[What to do]
Please give back word for word the lines below, from the first one through the one with "соглашений. Они представляют собой".

[Source records]
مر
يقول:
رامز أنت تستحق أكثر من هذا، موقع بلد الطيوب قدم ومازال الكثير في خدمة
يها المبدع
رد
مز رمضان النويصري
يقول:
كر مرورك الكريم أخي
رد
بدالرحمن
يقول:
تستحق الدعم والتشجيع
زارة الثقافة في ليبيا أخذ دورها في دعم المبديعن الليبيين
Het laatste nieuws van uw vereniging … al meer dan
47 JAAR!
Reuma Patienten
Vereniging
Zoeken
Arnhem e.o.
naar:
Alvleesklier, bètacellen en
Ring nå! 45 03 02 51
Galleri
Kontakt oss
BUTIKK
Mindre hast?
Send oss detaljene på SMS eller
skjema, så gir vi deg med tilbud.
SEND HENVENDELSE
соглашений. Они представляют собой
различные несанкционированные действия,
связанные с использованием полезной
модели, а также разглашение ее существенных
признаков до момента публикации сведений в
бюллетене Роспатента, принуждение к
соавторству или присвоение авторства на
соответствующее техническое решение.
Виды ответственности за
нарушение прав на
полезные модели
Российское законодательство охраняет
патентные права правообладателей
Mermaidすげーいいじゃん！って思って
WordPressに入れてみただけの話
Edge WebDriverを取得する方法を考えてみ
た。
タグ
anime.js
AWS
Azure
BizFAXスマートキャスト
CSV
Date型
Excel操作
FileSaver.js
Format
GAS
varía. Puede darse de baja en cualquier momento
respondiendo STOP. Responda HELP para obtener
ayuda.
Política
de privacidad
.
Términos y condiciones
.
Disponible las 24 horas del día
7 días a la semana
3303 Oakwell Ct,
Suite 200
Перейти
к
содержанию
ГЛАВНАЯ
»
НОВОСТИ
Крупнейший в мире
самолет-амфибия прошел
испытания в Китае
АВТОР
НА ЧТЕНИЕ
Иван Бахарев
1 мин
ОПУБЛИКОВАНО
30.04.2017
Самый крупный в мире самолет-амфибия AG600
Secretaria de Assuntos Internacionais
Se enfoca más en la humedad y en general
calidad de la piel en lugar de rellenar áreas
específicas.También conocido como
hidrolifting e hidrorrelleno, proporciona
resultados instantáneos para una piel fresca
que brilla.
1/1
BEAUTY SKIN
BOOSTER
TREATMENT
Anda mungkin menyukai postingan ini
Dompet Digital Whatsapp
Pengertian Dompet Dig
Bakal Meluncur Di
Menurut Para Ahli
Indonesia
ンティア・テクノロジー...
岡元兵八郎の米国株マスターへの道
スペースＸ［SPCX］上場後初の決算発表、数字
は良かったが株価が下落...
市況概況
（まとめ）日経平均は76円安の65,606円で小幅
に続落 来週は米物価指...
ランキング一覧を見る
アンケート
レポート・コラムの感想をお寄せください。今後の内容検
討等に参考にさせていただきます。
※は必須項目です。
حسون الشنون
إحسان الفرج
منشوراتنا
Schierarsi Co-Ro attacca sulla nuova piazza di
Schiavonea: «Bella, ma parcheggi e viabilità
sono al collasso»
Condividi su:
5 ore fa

[Response box]
مر
يقول:
رامز أنت تستحق أكثر من هذا، موقع بلد الطيوب قدم ومازال الكثير في خدمة
يها المبدع
رد
مز رمضان النويصري
يقول:
كر مرورك الكريم أخي
رد
بدالرحمن
يقول:
تستحق الدعم والتشجيع
زارة الثقافة في ليبيا أخذ دورها في دعم المبديعن الليبيين
Het laatste nieuws van uw vereniging … al meer dan
47 JAAR!
Reuma Patienten
Vereniging
Zoeken
Arnhem e.o.
naar:
Alvleesklier, bètacellen en
Ring nå! 45 03 02 51
Galleri
Kontakt oss
BUTIKK
Mindre hast?
Send oss detaljene på SMS eller
skjema, så gir vi deg med tilbud.
SEND HENVENDELSE
соглашений. Они представляют собой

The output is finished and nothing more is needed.